In this act of protest, Bushnell has thrown down a gauntlet to American society, asking it to look him in the eye by bringing the fire to them. He did this in such a way that even distance and the barrier of TV screens cannot hide the distressing sight of white phosphorus burns. But he has also challenged us to question what exactly it is we will do for the Palestinian people, what it is we will sacrifice. These are questions we must ask ourselves and answer in due time. But first we must have the strength to face the truths he has shown us. Many, including Bushnell himself, have called his act of self-immolation extreme. But I think it is only extreme in its compassion, in the embodiment of other people’s suffering. He has asked us to keep his message alive. That is a responsibility we must take seriously.

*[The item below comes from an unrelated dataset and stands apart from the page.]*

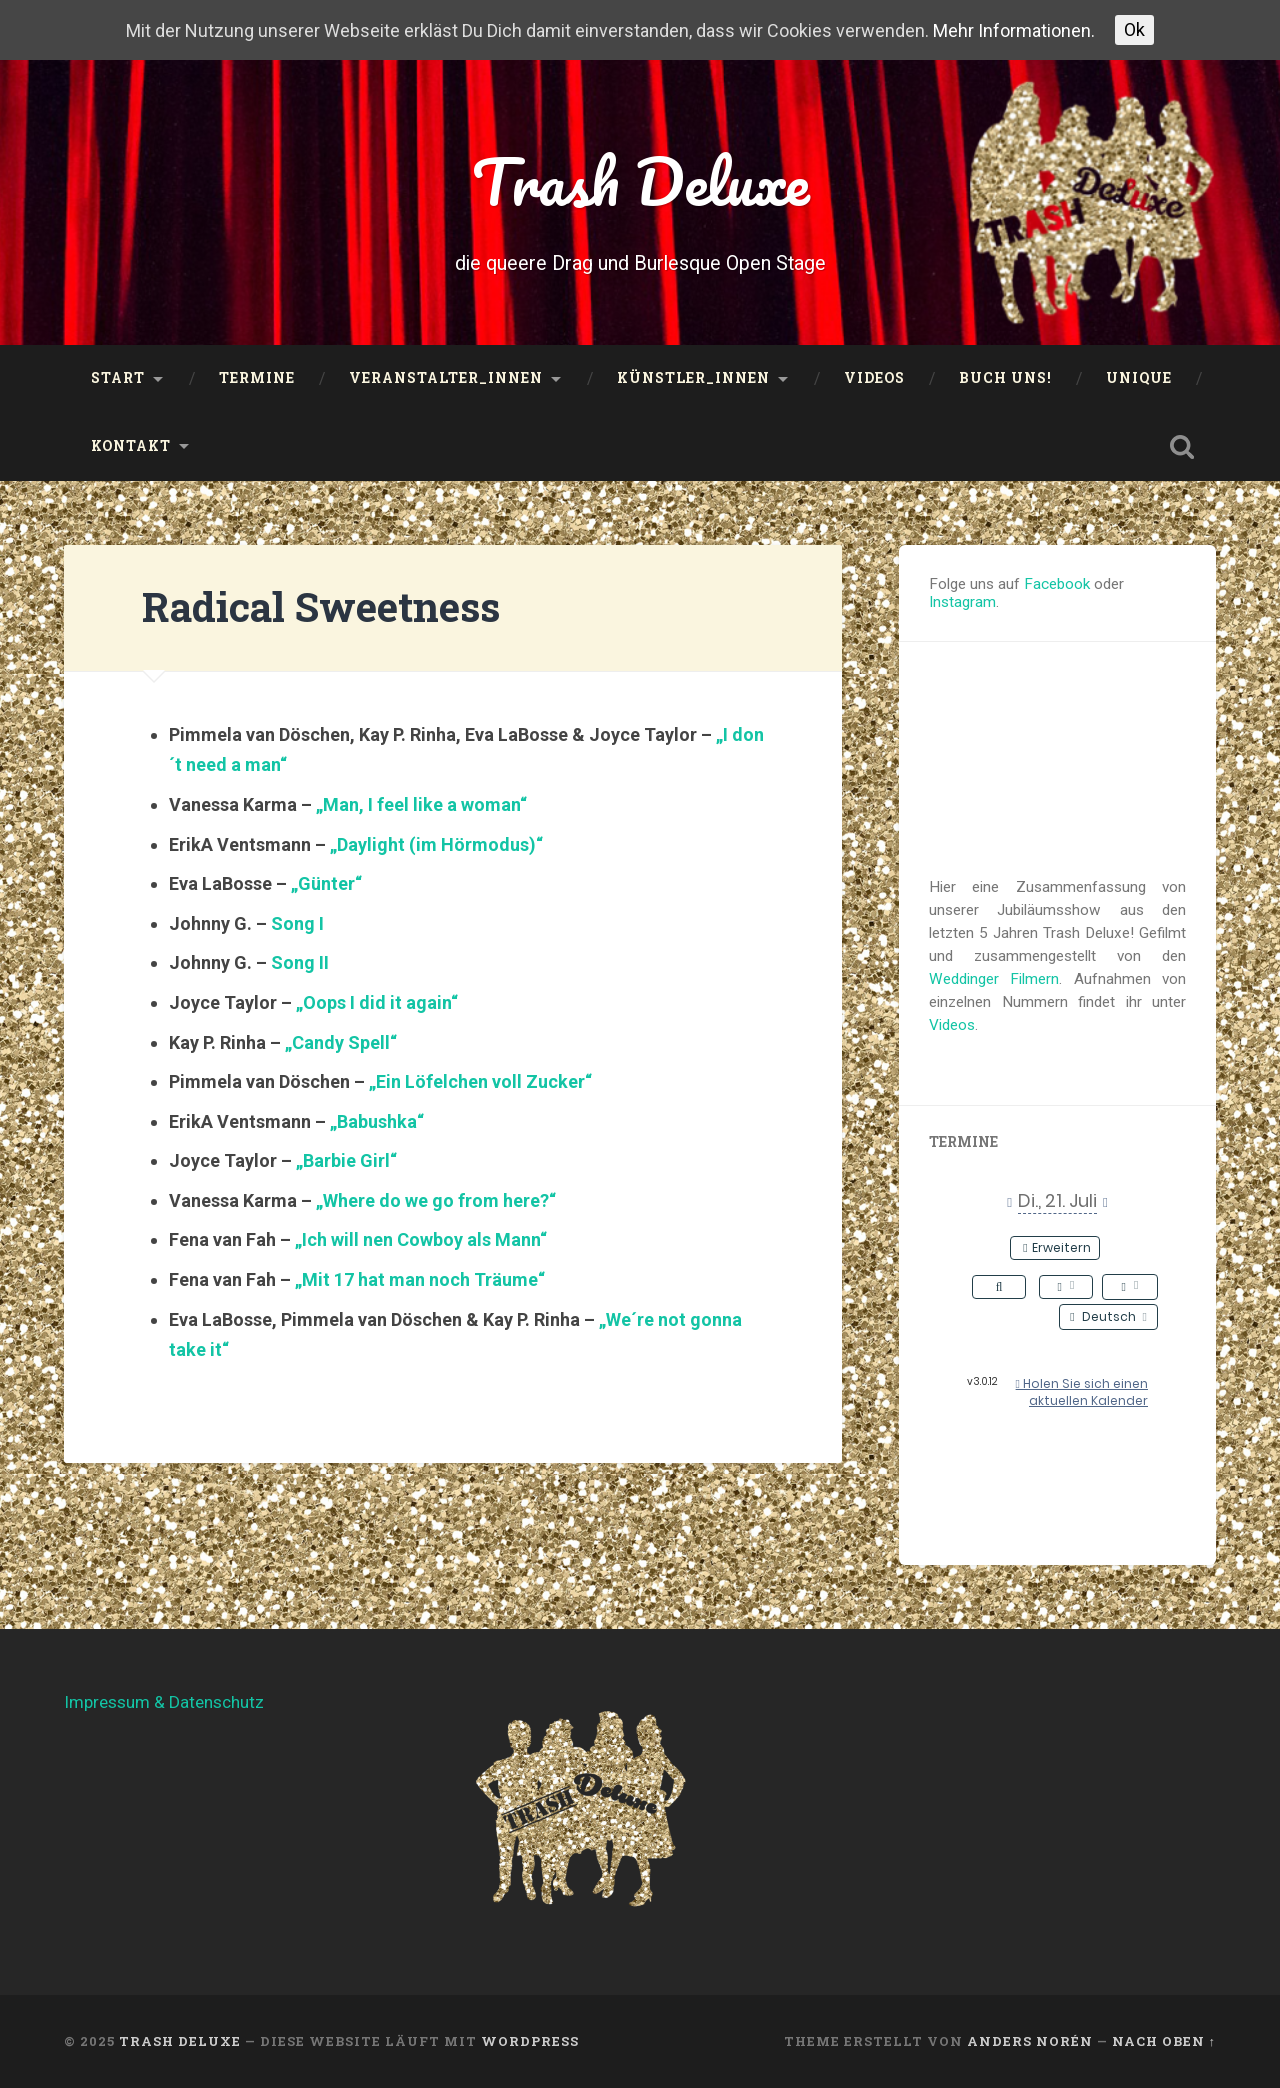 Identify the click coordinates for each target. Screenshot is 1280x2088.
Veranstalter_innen (446, 378)
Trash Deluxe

When they re-cremated Thích Quảng Đức, they found that his heart had remained intact, which then became a relic symbolising compassion. You are gone now, Aaron, but your heart burns on, burning with the hearts of many other martyrs, all of whom we are duty-bound to remember. They will burn far beyond the end of this genocide, for to paraphrase Alaa Ab-del Fattah: the settler state is for an hour, just for an hour. But Palestine is forever.
[1] The word ‘lunatic’ is an outdated term for mentally ill people. It’s use in this essay exists purely to echo it’s use in the essay ‘Van Gogh, the suicide of society’ by Antonin Artaud. Artaud was a French playwright, poet and theatre director who was institutionalised during the 1930s-1940s, where he suffered profoundly at the hands of psychiatric system. I have chosen to use this word because Artaud’s vicious polemic against the stigmatisation of mentally ill people was a considerable influence on this, and I believe in his message that far from being irrational, mentally ill people are incarcerated and isolated because the truths they have to say about our society are ‘unbearable’. If they can be described as threats, it is as political ones.
[2] As many comrades can attest, there is no real dichotomy between enacting praxis and one’s mental state. Indeed, groups like Campaign for Psychiatric Abolition in the UK have shown that not only are ‘mad’ people struggling in parallel to and linked with other struggles, but that the struggle for abolition of the psychiatric system is a liberation struggle in itself.